THE PROBLEM: In the entries that follow, the line with "The image size is (950, 1077)." opens the range and the line with "What do you see at coordinates (1067, 326)" closes it; repeat that range exactly, both lines included.

[DATA EXTRACTS — start]

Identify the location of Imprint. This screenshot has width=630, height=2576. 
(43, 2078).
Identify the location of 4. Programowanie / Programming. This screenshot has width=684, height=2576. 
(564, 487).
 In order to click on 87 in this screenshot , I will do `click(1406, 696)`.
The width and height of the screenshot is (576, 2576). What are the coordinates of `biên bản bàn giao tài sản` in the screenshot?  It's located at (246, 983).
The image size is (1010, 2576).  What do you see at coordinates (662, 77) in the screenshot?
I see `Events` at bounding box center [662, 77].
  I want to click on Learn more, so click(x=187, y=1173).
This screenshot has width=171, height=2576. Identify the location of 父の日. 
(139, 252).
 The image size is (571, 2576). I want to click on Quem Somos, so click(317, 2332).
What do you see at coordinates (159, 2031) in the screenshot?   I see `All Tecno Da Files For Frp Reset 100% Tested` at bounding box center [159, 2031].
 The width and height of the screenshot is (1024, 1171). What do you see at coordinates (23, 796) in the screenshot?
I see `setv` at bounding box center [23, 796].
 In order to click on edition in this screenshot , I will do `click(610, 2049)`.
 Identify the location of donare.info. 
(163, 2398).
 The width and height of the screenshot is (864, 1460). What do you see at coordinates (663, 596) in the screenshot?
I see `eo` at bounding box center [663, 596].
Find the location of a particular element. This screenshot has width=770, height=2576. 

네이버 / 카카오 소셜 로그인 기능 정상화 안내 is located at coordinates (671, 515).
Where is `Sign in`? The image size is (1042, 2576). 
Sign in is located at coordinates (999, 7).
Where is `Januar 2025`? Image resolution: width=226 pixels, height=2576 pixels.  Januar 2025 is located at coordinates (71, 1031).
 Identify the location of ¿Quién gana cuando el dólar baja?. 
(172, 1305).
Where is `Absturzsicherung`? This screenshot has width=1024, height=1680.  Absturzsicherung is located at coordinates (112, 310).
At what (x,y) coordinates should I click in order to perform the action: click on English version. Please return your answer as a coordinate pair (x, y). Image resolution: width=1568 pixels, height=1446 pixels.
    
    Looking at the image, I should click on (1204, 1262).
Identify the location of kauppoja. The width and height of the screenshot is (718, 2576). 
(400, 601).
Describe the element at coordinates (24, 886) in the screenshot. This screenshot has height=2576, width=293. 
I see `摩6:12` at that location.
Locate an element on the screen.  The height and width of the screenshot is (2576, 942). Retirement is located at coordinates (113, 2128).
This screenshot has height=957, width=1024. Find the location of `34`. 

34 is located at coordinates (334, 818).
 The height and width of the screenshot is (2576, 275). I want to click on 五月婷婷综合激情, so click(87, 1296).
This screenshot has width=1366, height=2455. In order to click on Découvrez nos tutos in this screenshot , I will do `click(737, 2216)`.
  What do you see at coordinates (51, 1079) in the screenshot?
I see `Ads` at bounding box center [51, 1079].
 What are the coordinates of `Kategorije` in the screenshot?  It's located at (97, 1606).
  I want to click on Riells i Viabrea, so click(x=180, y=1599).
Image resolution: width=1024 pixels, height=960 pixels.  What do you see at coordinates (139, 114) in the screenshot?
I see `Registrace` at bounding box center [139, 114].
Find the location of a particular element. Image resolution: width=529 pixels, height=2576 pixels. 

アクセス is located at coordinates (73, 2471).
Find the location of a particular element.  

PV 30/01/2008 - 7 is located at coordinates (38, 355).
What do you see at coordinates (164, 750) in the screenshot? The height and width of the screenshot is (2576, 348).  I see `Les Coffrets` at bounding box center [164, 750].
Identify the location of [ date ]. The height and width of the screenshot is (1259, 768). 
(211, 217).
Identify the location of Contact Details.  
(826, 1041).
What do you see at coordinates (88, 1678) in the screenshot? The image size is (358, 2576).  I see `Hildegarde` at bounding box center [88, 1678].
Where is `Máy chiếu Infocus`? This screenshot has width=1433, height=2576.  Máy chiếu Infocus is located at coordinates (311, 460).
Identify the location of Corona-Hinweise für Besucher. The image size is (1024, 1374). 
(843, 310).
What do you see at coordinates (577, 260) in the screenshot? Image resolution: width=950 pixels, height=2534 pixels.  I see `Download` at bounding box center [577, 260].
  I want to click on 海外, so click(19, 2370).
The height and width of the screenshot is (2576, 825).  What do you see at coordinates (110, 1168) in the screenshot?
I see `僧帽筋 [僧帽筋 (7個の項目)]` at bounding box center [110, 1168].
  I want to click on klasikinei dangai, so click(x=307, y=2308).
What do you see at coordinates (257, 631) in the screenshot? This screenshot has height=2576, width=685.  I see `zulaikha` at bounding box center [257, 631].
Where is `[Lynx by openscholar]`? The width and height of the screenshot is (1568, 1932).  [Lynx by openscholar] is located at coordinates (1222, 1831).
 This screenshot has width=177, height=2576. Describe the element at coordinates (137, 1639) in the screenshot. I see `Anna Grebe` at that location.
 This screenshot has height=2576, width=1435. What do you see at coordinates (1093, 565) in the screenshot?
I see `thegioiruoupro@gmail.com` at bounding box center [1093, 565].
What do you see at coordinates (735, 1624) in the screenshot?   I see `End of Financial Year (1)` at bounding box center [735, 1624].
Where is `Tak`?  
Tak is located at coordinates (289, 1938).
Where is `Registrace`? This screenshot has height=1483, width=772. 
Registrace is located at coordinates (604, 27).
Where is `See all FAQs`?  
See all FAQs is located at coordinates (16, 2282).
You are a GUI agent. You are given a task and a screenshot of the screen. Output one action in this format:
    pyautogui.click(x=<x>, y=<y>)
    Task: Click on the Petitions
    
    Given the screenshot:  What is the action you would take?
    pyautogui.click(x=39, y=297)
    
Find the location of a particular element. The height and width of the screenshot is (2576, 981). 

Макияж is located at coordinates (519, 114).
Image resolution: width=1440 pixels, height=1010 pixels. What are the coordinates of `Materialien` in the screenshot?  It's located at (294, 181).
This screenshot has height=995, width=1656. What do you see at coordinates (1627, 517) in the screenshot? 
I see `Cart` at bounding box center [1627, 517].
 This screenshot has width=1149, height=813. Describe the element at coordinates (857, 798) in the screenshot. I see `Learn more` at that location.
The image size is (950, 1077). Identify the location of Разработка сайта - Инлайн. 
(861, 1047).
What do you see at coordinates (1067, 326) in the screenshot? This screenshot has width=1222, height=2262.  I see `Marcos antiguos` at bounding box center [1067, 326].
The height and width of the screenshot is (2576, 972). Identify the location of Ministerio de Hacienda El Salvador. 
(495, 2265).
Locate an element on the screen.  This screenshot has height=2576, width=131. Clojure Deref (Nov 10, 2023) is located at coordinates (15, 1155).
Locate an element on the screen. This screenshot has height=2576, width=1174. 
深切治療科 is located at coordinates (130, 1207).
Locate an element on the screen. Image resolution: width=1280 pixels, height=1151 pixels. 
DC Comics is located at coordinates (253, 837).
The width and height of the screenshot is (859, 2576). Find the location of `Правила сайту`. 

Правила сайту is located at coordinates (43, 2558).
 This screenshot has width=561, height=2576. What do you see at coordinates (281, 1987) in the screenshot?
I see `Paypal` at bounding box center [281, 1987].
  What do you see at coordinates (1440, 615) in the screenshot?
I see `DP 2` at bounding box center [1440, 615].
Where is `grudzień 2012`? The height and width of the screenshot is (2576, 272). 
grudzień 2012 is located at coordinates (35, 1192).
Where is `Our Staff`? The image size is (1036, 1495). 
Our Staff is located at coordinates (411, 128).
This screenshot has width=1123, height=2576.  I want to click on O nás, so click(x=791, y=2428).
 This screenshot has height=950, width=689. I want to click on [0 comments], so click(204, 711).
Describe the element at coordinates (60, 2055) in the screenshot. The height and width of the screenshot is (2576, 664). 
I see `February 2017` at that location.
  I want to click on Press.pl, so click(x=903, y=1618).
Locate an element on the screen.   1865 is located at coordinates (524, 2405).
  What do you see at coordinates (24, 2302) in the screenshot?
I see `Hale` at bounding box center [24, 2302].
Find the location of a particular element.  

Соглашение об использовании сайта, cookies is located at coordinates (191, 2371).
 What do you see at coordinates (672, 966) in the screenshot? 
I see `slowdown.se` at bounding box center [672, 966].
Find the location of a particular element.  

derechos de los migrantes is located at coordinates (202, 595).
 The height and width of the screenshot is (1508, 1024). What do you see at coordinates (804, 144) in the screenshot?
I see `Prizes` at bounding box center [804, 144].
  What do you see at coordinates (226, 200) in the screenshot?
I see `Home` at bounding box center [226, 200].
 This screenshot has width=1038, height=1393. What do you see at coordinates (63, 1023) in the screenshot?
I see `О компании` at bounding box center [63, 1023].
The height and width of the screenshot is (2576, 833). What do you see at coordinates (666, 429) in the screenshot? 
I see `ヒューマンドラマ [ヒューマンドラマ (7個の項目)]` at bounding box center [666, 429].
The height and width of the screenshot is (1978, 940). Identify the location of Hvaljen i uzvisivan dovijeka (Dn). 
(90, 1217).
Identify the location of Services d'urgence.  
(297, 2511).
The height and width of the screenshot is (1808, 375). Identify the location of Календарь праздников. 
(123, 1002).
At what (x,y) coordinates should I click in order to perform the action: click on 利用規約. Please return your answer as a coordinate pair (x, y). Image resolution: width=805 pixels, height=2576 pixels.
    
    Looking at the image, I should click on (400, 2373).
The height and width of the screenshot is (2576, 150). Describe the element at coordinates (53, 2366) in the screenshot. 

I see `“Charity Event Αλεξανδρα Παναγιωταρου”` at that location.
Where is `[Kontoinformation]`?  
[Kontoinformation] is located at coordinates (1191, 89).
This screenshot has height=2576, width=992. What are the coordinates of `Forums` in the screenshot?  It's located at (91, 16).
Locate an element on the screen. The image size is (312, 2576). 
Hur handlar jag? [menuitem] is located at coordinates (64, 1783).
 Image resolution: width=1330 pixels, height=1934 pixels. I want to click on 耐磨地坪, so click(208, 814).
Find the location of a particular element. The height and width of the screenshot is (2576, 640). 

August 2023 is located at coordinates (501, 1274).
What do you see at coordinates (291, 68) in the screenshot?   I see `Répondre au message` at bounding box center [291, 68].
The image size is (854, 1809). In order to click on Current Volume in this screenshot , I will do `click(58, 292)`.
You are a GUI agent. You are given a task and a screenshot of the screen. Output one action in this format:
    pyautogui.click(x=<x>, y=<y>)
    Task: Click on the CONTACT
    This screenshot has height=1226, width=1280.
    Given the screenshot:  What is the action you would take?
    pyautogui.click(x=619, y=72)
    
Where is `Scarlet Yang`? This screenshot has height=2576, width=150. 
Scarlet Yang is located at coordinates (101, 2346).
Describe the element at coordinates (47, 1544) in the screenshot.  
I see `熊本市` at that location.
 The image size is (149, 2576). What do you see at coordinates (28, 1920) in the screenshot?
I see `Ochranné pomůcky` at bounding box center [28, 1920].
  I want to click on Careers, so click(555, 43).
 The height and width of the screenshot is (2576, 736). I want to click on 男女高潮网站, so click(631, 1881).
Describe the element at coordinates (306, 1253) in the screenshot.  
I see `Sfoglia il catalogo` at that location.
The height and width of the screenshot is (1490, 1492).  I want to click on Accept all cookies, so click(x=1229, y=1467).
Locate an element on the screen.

[DATA EXTRACTS — finish]

WRITTEN REPLY:
The image size is (950, 1077). Identify the location of Разработка сайта - Инлайн. 
(861, 1047).
What do you see at coordinates (1067, 326) in the screenshot? This screenshot has width=1222, height=2262.  I see `Marcos antiguos` at bounding box center [1067, 326].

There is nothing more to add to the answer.